A aldeia
global tornou-nos apenas próximos: não nos apresentou uns aos outros. Passamos
a partilhar uma quantidade colossal de informações, mas continuamos perfeitos
estranhos. Quanto muito tem crescido o voyeurismo que sobrevoa a existência
alheia e nos dispersa da nossa.
Às nossas sociedades hipertecnológicas faltam
os protocolos de encontro que, por exemplo, integravam com a maior naturalidade
o quotidiano das sociedades primitivas. Entre os povos do deserto, quando os
desconhecidos eram aceites como hóspedes, seguia-se este ritual de aproximação:
“Considera-te bem-vindo! Recebe as minhas saudações. Como prosseguem os teus
dias? Como vão os filhos de Adão? E a tua família? E a tua tenda? E a tua
gente? E a tua mãe? E tu, como corre a viagem que estás a realizar?” Percebe-se
que acolher implicava escutar o outro em profundidade. É isso que está em jogo
num genuíno encontro. As fórmulas podem ser mais longas ou mais breves, mas o
fundamental é que um espírito de cerimónia persista, pois ele humaniza as
nossas trajetórias. Na Bíblia hebraica encontramos o “Quem és? De onde vens?

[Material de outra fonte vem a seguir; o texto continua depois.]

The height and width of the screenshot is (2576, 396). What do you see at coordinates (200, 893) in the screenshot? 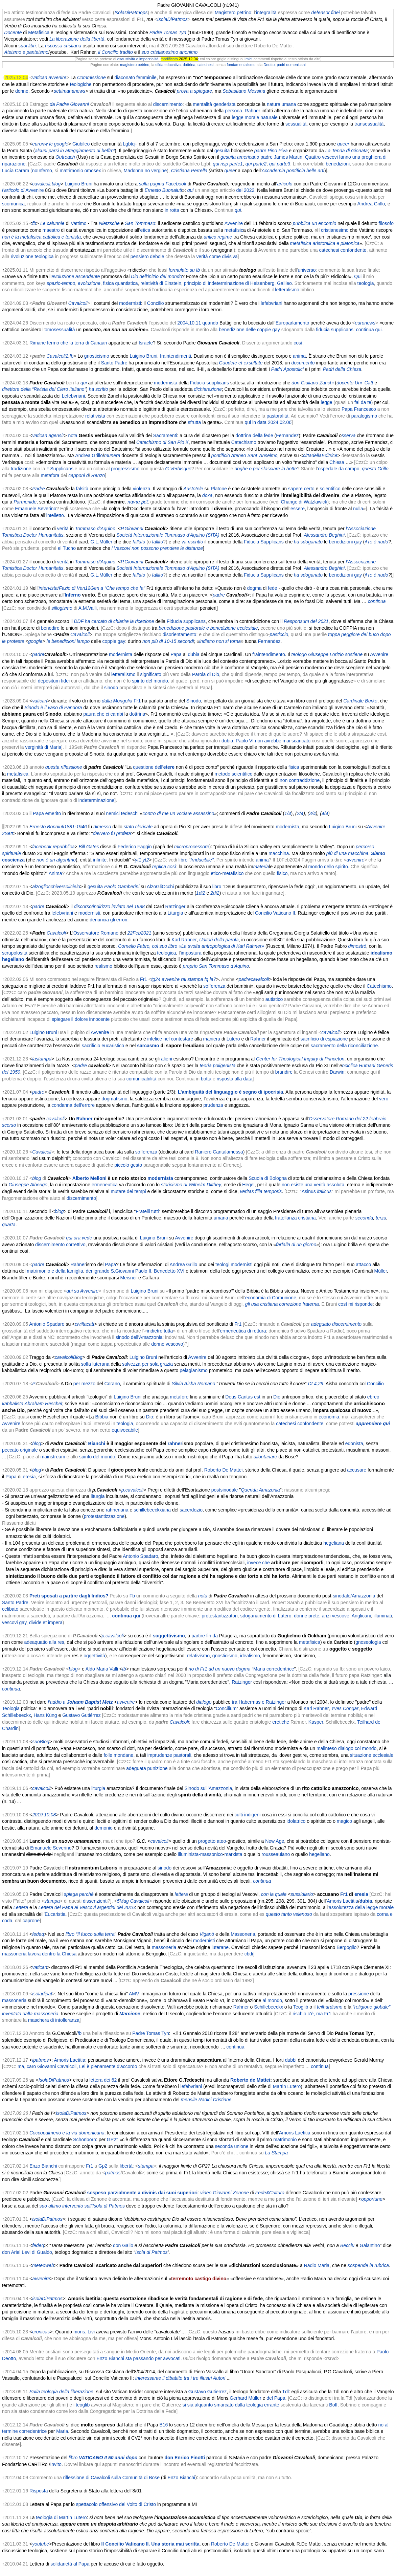 I see `1di2` at bounding box center [200, 893].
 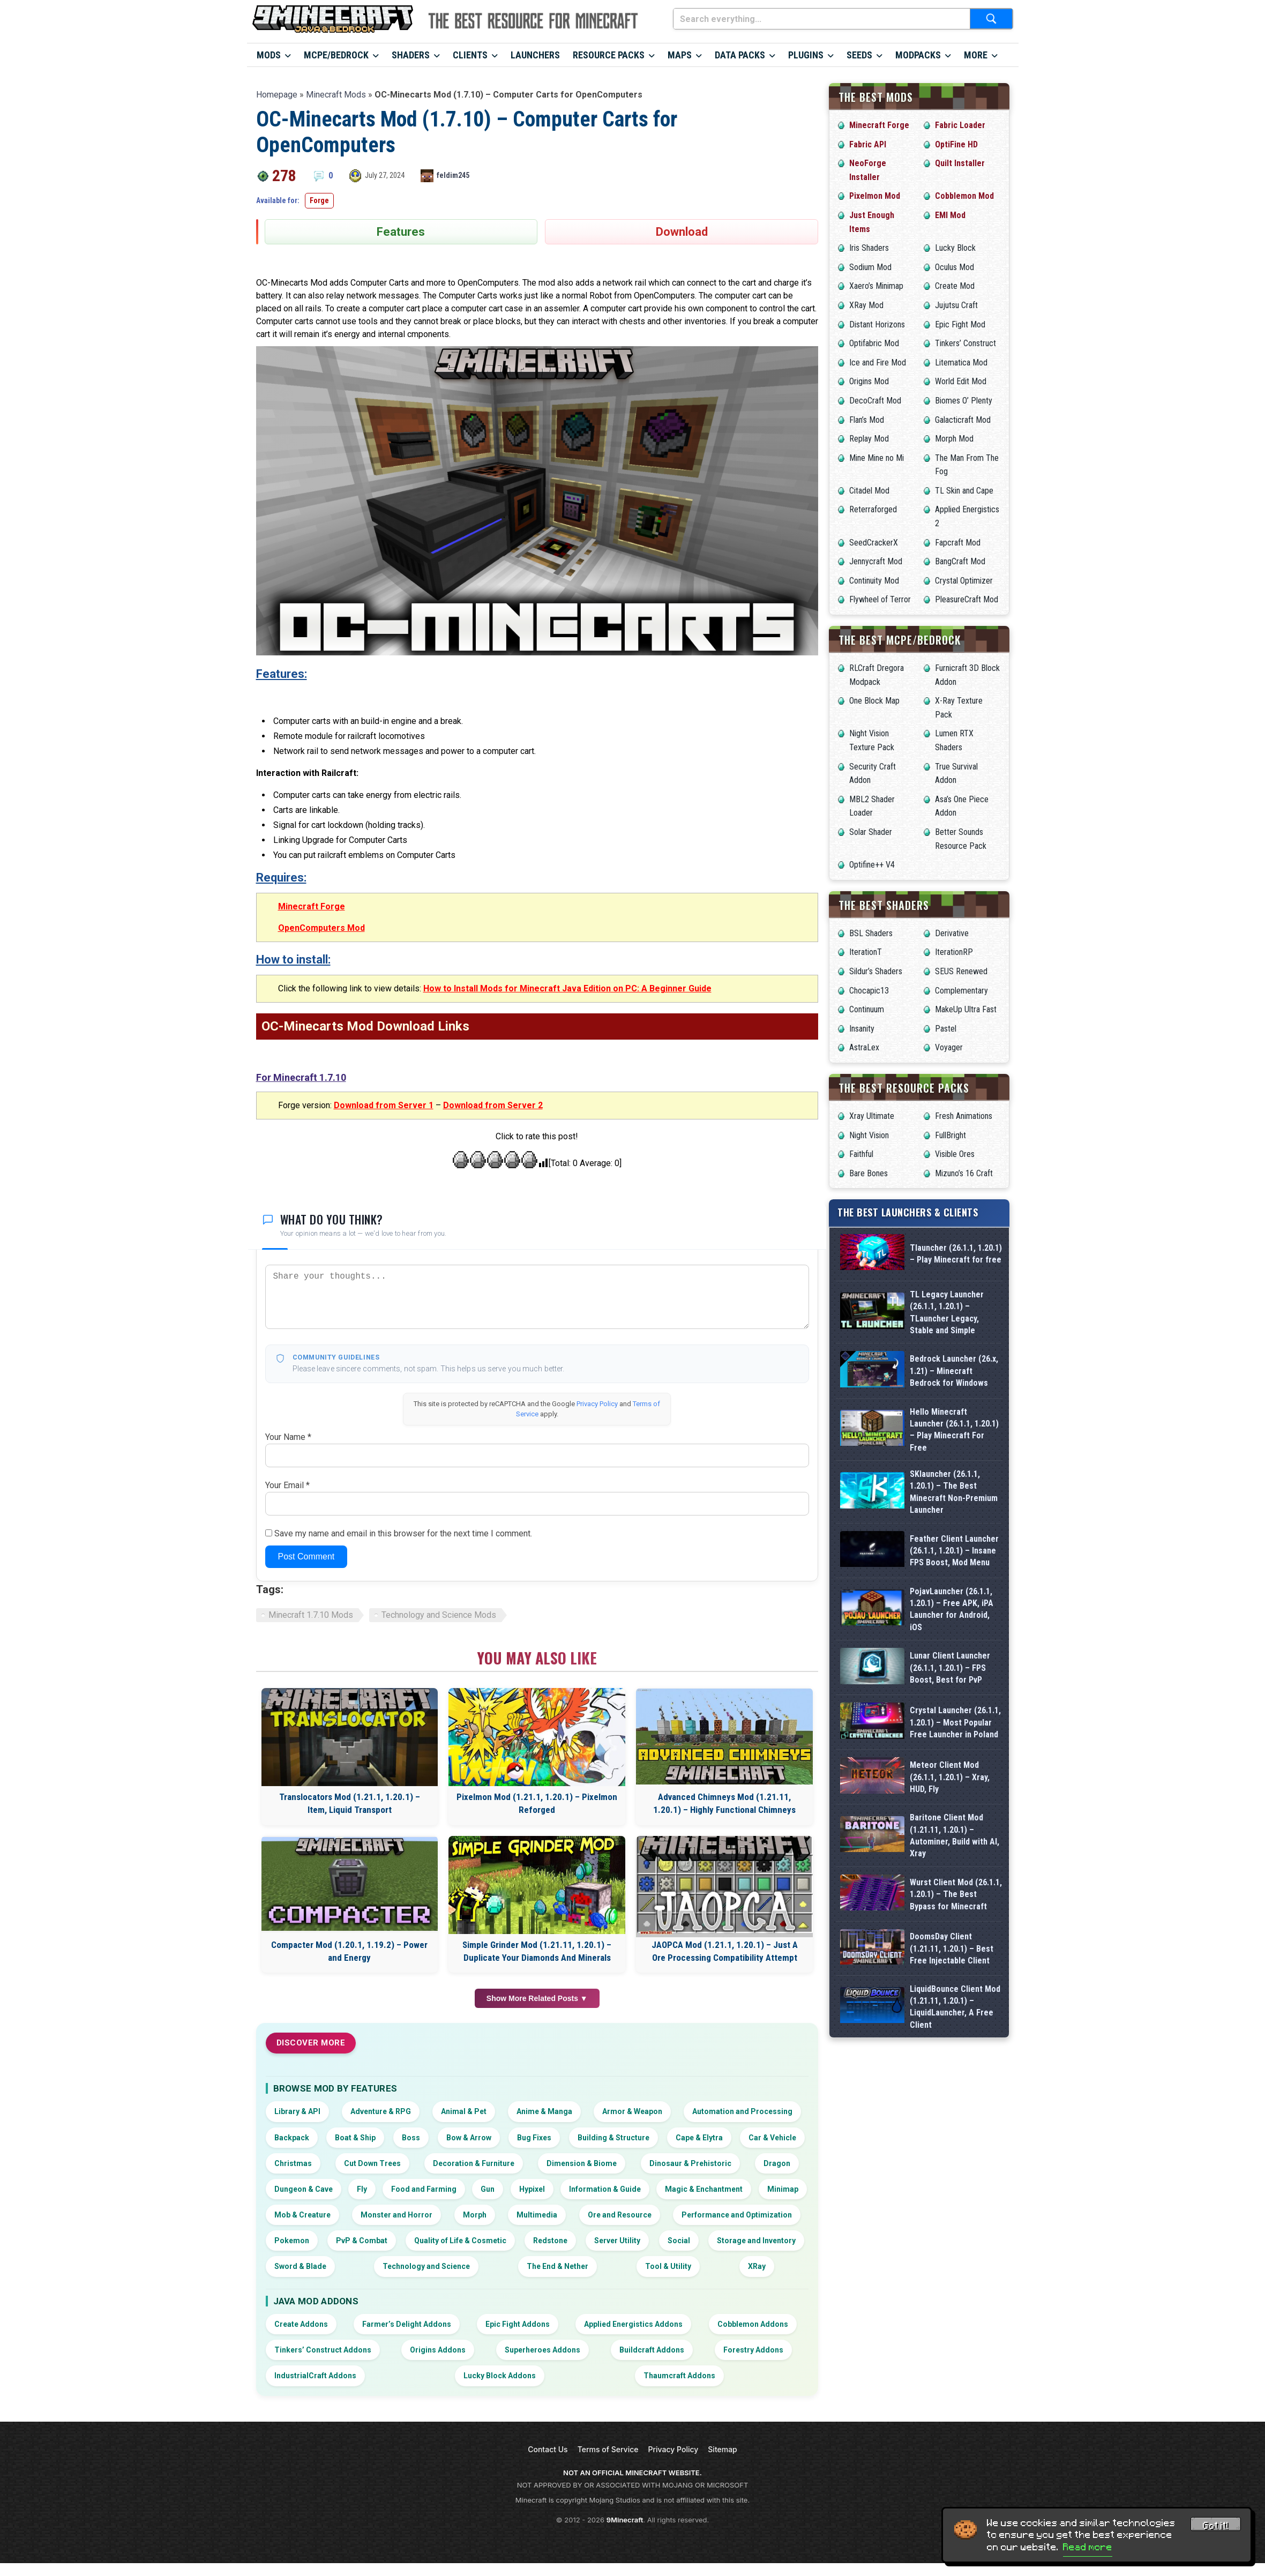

Para onde vais?” trocado, com cordial curiosidade, entre viandantes. Os gregos
e romanos, por seu lado, vulgarizaram o aperto de mão, como se pode ver nos
monumentos figurativos e sobretudo nas estelas funerárias. O beijo é
praticamente uma importação do Oriente. Mas tanto gregos como romanos mantinham
também o hábito de favorecer os seus interlocutores com felizes augúrios,
herança que apenas em parte conservamos: o grego χαῖρε, “alegra-te” ou ἔρρωσο,
“sê em toda a tua força”; o latino Ave, “Deus te salve!” ou Vale, “que tenhas
saúde!”. As fórmulas de cumprimento tornaram-se tão sincopadas a Ocidente que
perderam a sua força expressiva. A maior parte das vezes são hoje repetidas de
maneira automática. Por isso sabe bem recordar outras possibilidades: como
entre os etíopes, onde se recorre a um termo que significa “Vejo-te” ou entre
os ameríndios, que usam uma expressão que diz qualquer coisa como “Recebo agora
o teu cheiro”. O protocolo de encontro tem ainda uma plasticidade visceral que
demonstra a centralidade que ocupa nessas práticas sociais. Facto que soará
estranhíssimo numa época como a nossa em que nos tornamos cosmopolitas, de uma
hora para outro, só porque esbarramos com mais estranhos na rua, sem aumentar o
número de vezes que dizemos “bom-dia”.
As
fórmulas mais belas de saudação que conheço são as trocadas entre os padres do
deserto. Aqueles anacoretas, exploradores de silêncios abissais, tinham como
ideal tornarem-se irreversivelmente estranhos ao modo comum de atravessar a
terra, e viver exatamente “como um homem que não existe”. Mas eles, que
comunicavam por monossílabos e gestos para não ferir a ciência sagrada do
silêncio, nas ocasiões em que se encontravam faziam-no com solenidade máxima:
“Ave, guardião da manhã, montanha inacessível”; “Ave, coluna que sustentas com
a tua solidão o inteiro universo”.
Porém, não
nos equivoquemos. As fórmulas com que o verbo saudar se expressa são, afinal, a
parte mais ínfima da equação. O que é verdadeiramente decisivo para ativá-lo é
a passagem do “esse” e do “ele” ao “tu”, que o filósofo Martin Buber explica
assim: “Se encarar um ser humano como o meu ‘tu’, se o introduzir na relação fundamental
‘eu-tu’, ele deixa de ser uma coisa entre coisas... Não me perco a analisar e a
pôr à prova o homem a quem digo tu. Entro em relação com ele, na sacrossanta
palavra fundamental... Aqui se encontra o berço da vida verdadeira”.